═══ SOURCE DATA
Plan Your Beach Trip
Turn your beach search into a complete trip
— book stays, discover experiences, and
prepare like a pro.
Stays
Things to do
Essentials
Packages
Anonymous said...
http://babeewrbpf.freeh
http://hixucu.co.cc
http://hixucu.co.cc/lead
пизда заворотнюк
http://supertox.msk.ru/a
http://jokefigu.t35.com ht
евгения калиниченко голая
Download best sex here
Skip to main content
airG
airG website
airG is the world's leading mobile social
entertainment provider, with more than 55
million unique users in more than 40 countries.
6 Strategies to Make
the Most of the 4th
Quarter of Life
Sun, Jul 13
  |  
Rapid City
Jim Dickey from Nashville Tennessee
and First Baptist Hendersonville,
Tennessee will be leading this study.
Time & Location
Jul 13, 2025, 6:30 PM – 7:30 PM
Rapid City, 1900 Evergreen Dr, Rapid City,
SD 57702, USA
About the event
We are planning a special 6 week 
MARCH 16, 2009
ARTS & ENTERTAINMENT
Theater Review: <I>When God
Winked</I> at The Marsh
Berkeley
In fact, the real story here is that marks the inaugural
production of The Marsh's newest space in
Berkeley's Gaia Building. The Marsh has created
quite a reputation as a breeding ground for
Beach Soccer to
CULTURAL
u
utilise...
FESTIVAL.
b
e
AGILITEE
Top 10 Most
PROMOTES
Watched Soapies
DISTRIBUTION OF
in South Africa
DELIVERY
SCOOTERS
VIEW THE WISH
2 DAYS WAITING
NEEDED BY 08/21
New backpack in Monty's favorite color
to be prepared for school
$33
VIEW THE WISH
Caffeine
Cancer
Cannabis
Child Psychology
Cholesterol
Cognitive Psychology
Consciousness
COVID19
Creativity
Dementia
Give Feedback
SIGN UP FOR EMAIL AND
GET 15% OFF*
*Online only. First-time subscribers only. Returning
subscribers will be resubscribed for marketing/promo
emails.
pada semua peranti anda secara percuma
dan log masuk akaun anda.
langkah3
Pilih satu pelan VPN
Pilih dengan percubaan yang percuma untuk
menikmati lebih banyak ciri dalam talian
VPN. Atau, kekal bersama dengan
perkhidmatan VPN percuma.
══════
The first line of the entries above marks where to begin; repeat each line exactly through the one that contains "Theater Review: <I>When God", and include that line.

Plan Your Beach Trip
Turn your beach search into a complete trip
— book stays, discover experiences, and
prepare like a pro.
Stays
Things to do
Essentials
Packages
Anonymous said...
http://babeewrbpf.freeh
http://hixucu.co.cc
http://hixucu.co.cc/lead
пизда заворотнюк
http://supertox.msk.ru/a
http://jokefigu.t35.com ht
евгения калиниченко голая
Download best sex here
Skip to main content
airG
airG website
airG is the world's leading mobile social
entertainment provider, with more than 55
million unique users in more than 40 countries.
6 Strategies to Make
the Most of the 4th
Quarter of Life
Sun, Jul 13
  |  
Rapid City
Jim Dickey from Nashville Tennessee
and First Baptist Hendersonville,
Tennessee will be leading this study.
Time & Location
Jul 13, 2025, 6:30 PM – 7:30 PM
Rapid City, 1900 Evergreen Dr, Rapid City,
SD 57702, USA
About the event
We are planning a special 6 week 
MARCH 16, 2009
ARTS & ENTERTAINMENT
Theater Review: <I>When God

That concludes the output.